14.   What is your reaction to these lines from Susan Cahill about the beauty of Ireland-”There is a hopelessness that a glut of natural beauty can create when there is a cultural and intellectual morass”.  Is the beauty of Ireland is two edged comes from nowhere and changes everything be over because of this?  

 All I have read about Ireland and all the images I have seen on the net present a country of amazing beauty.  How much does this saturation in natural beauty impact the writing of the country   Does it inspire and defeat at the same time?  

Beauty is a luxury; it’s a state of mind. You can’t eat the scenery. I’ve never written a poem about the beauty of the landscape. I can appreciate it, enjoy it, but I’ve never felt strongly enough, moved to the point of writing a poem about it. Yet!

15. William Butler Yeats said in "The Literary Movement"-- "“The popular
poetry of England celebrates her victories, but the popular poetry of Ireland remembers only defeats and defeated persons”. I see a similarity of this to the heroes of the Philippines. American heroes were all victors, they won wars and achieved independence. The national heroes of the Philippines were almost all ultimately failures, most executed by the Spanish or American rulers. How do you think the fact Yeats is alluding too, assuming you agree, has shaped Irish literature.   It is interesting to me that the American short story writers most admired by Irish writers, like Flannery O’Connor, Eudora Welty and Katherine Anne Porter all came from the American south, the only part of American to be crushed in a war.   Does defeat bring wisdom more than victory?

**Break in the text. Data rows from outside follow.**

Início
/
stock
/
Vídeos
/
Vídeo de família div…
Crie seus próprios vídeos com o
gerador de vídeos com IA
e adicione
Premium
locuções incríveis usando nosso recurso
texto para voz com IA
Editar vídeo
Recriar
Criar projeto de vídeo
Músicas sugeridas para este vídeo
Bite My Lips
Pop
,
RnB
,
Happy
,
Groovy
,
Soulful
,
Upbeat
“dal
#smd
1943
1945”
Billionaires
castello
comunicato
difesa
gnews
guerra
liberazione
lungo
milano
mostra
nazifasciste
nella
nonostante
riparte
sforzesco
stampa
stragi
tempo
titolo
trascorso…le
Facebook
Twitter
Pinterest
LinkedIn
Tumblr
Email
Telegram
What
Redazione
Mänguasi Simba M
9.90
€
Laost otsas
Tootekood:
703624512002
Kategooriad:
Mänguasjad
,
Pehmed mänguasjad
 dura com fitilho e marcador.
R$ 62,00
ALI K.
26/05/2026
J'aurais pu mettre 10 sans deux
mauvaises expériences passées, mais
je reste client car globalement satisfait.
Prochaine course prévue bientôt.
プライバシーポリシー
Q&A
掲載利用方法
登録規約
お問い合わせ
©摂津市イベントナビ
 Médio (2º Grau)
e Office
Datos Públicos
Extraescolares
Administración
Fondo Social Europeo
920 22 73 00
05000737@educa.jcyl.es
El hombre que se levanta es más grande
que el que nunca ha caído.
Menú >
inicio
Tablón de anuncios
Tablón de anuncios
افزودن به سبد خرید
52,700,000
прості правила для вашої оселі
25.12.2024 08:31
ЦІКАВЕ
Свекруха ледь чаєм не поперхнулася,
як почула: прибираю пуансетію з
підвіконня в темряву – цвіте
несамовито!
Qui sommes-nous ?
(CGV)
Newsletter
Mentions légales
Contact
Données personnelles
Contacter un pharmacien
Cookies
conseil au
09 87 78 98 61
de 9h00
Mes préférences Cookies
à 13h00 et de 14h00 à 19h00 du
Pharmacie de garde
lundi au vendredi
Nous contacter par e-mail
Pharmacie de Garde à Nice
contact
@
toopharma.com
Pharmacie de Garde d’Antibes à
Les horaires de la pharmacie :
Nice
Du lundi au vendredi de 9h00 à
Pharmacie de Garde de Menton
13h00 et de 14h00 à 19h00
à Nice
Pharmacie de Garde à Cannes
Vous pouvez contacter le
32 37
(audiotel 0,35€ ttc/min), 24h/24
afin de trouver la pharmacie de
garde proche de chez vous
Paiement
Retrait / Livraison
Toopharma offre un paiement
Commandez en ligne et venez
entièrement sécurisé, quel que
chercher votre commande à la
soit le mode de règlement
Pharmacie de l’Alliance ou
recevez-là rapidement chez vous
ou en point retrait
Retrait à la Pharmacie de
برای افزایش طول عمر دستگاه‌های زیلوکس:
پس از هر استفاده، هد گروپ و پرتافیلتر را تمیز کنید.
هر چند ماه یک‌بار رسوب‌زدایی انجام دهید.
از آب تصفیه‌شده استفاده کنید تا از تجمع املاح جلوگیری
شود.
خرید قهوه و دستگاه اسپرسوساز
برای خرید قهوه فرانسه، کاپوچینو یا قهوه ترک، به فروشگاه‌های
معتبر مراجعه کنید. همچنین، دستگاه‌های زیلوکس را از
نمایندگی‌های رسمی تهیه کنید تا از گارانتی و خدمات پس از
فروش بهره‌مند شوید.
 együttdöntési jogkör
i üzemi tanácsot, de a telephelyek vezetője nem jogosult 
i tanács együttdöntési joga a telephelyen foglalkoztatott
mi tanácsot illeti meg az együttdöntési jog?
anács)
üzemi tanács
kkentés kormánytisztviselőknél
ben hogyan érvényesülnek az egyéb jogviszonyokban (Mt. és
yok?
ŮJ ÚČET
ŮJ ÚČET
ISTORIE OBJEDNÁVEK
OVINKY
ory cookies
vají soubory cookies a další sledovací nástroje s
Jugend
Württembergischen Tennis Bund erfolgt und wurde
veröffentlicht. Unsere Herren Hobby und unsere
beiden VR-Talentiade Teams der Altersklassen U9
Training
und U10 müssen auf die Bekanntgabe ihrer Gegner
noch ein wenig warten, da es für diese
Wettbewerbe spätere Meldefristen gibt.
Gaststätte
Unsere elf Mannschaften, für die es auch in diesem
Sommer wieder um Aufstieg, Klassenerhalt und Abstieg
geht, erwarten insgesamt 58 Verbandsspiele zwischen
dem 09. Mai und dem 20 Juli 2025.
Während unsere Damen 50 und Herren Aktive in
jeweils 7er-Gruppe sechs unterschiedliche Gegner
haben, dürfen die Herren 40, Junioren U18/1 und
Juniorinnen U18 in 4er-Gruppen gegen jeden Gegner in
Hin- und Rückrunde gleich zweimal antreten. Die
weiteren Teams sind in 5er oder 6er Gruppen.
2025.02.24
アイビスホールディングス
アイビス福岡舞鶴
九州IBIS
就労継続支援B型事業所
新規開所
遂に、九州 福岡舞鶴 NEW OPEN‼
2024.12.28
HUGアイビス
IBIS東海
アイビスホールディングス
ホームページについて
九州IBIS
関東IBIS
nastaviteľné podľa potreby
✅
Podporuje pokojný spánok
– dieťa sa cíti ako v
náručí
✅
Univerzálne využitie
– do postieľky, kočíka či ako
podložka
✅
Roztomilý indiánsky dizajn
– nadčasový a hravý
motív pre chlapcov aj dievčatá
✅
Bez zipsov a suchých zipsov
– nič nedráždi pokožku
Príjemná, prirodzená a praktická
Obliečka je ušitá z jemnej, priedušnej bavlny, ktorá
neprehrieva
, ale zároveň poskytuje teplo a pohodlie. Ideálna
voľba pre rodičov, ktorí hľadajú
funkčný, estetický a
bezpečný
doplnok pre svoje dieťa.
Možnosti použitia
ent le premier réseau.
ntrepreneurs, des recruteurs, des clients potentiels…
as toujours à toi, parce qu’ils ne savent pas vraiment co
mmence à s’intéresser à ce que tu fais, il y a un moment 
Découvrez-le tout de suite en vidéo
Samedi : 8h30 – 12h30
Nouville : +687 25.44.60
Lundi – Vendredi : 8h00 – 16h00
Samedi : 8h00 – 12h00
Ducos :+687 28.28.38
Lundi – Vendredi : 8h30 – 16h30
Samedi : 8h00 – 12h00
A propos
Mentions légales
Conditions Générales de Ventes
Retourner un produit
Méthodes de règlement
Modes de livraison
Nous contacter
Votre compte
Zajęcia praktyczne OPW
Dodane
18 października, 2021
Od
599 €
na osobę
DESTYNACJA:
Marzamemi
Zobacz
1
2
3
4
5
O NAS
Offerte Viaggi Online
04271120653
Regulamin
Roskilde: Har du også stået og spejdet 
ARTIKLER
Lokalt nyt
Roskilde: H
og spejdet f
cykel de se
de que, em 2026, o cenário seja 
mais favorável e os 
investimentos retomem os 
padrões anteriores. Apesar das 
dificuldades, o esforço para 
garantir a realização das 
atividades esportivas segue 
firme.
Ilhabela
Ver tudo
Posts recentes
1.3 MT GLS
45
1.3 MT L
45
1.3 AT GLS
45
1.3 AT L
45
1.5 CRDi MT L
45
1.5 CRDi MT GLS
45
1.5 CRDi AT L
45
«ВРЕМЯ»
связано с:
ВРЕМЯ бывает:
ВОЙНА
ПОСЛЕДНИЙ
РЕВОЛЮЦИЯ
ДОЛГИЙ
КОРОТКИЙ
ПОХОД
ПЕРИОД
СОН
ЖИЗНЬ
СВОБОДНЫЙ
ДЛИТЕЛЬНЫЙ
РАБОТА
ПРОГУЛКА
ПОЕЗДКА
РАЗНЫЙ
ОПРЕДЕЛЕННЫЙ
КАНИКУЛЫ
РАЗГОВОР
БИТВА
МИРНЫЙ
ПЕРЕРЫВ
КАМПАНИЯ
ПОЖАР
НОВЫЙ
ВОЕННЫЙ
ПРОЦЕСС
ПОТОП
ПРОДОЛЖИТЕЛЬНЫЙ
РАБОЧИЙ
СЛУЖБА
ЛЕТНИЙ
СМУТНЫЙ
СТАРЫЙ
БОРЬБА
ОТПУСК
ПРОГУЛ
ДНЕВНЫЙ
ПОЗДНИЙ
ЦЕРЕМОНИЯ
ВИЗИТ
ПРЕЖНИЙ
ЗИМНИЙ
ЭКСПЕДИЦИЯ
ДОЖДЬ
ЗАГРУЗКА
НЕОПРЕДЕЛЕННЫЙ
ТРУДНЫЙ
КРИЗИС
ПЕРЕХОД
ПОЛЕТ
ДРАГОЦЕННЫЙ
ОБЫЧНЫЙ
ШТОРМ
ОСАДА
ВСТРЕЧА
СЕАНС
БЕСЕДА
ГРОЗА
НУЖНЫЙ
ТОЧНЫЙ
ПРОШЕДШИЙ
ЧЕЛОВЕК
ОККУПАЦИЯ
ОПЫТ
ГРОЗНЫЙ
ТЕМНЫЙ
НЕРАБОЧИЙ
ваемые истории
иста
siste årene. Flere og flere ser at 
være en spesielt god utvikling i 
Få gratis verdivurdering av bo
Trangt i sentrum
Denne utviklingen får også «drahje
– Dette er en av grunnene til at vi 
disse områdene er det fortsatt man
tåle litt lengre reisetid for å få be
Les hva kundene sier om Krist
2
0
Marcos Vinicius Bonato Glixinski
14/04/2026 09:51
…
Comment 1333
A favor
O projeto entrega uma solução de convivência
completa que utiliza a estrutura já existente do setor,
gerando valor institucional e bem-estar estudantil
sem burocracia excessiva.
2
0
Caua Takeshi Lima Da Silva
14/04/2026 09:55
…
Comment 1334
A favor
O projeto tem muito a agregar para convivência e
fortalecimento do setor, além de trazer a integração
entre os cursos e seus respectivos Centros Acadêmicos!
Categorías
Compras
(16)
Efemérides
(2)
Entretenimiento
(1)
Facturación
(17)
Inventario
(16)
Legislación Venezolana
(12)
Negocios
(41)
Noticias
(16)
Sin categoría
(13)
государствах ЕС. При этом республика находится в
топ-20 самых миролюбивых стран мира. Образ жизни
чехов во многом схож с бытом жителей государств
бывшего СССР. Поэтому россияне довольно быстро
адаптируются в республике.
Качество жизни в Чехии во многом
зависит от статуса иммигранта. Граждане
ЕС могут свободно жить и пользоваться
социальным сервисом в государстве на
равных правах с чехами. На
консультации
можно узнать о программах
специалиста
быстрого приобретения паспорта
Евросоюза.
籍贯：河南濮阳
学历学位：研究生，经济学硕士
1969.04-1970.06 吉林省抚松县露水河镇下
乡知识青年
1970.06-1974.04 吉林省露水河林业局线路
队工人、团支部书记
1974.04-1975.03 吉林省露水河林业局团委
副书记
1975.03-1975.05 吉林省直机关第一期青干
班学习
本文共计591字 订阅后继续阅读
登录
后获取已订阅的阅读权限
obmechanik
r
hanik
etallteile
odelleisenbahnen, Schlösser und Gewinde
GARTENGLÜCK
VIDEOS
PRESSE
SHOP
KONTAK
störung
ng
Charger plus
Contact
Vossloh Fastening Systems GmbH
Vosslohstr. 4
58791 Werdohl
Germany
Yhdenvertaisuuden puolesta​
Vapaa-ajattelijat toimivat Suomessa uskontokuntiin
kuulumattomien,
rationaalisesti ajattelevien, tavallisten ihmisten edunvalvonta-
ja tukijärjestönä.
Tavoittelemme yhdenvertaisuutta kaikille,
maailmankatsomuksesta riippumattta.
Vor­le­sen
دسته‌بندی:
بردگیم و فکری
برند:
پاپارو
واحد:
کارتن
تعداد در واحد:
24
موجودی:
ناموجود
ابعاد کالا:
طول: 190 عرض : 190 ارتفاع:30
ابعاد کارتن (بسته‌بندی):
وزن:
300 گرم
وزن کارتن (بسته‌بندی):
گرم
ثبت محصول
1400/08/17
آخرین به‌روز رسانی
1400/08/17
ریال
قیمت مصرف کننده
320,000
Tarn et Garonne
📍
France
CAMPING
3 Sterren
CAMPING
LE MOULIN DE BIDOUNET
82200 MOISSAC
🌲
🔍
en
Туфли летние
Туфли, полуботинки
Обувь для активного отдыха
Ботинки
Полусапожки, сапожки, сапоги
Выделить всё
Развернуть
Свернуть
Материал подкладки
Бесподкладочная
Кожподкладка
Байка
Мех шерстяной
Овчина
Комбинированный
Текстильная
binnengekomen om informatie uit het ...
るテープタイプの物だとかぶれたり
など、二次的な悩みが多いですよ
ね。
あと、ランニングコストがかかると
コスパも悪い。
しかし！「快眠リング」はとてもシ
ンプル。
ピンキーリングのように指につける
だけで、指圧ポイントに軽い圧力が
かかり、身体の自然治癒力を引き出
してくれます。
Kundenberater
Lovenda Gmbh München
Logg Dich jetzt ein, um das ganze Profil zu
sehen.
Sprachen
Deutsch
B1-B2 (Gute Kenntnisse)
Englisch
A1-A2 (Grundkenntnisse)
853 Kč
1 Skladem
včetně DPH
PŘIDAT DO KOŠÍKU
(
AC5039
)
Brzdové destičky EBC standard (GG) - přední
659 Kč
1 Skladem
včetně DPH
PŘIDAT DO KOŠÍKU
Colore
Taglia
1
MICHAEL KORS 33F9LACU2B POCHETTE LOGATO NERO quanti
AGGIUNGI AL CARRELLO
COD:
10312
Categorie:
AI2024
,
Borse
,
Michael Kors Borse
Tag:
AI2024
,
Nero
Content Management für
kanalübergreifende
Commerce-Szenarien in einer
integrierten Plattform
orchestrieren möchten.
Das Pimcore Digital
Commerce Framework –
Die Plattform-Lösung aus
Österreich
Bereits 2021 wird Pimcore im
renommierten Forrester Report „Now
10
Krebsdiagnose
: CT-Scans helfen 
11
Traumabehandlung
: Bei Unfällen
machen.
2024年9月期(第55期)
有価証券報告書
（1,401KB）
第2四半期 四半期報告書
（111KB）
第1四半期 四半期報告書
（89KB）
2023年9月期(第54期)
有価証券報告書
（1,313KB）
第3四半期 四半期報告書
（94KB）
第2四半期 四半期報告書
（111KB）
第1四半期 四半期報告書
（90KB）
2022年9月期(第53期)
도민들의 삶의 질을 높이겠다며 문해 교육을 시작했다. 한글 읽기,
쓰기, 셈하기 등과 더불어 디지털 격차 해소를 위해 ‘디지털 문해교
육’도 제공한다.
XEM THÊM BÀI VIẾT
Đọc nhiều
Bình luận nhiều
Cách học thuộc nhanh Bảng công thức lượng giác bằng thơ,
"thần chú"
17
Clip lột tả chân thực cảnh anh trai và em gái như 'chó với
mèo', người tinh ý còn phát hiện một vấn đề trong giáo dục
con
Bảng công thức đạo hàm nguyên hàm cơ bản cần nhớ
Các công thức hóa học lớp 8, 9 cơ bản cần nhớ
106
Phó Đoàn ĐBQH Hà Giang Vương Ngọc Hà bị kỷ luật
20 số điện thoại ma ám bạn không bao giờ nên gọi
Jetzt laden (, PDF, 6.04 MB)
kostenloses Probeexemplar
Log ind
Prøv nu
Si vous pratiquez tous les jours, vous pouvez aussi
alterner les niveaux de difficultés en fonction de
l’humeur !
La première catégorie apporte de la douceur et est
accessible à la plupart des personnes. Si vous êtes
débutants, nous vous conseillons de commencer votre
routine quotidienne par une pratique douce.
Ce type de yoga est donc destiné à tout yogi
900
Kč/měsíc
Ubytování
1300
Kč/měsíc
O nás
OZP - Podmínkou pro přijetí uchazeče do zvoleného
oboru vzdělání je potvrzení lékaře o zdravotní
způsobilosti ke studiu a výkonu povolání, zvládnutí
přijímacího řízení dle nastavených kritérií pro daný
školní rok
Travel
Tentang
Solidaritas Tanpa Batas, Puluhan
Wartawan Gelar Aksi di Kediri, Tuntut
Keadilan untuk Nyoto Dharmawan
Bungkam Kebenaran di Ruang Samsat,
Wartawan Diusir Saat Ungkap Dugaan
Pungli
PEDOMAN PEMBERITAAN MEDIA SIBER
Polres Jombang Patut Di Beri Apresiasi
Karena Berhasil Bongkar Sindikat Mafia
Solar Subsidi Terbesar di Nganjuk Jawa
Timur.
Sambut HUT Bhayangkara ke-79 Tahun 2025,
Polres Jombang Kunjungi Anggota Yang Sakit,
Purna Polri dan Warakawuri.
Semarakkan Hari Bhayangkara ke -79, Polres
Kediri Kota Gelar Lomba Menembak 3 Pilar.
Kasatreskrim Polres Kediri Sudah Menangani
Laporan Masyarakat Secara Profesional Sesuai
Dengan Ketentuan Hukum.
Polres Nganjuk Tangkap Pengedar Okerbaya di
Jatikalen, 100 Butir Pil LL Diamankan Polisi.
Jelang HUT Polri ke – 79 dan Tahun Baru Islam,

I think that nobody likes a show off or a smart arse. Losers are much more interesting than winners; you don’t have to think too much if you win, if everyone tells ou that you are great. The sad song of proud struggle is much more palatable than a crowing anthem. The Fields of Athenry, springs to mind. A tragedy used as a rallying cry at every Irish international Soccer and Rugby game. Similarly the best poetry comes from feeling bad. The words of the underdog, of the downtrodden, their hurt, their anger, the passion in their eyes, the determination to resist and to struggle. Happiness (Triumph too?) writes white. Poetry born of struggle has a power.



16.  Aosdana?  to many it seems a mystery?  Is it the best use of Ireland’s funds to promote literature?  Is it closed in Elitism?  Some of the members are super big name writers, do they get a subsidy from the government?  Of course if they decide one day to admit book bloggers based in the Philippines to membership I will say it is the greatest thing in the world but is it really also a way for the government to buy the silence of writers?  Samuel Johnson said a pension was pay for a traitor from his government for committing treason, but when offered one he took it.  On the other hand are those who repudiate it just jealous?
  
I’ll resent Aosdana to my dying day or 'til I’m a member, whichever is the soonest. Actually I think it’s probably best described as good idea gone a bit wrong. Very wrong.

17. Do you think poets have a social role to play in contemporary Ireland or are they pure artists writing for themselves and a few peers.    I sometimes think poets can be seen as like the canaries in the coal mines of society, they feel the dangers first.  Are poets kind of like our early warning signals?


They should and they should be, but aren’t.


18. Tell us a bit about your non-literary work experience please.




Apprentice electrician, Tax Officer, Grave Digger, Factory Worker, Cleaner, Delivery Driver, Vending Machine Operator, Furniture Removal Man, Shop assistant, Garden labourer, Building site Labourer, Plumbers Mate, Car Park Attendant, Hit Man. These are just the few I can remember. The only good thing about manual jobs is that you don’t have to wear a tie. Unbelievably I found a manual position that required a tie, and did it for eleven years. Every day was hell on earth. I lied about being one of the above, can you guess which one?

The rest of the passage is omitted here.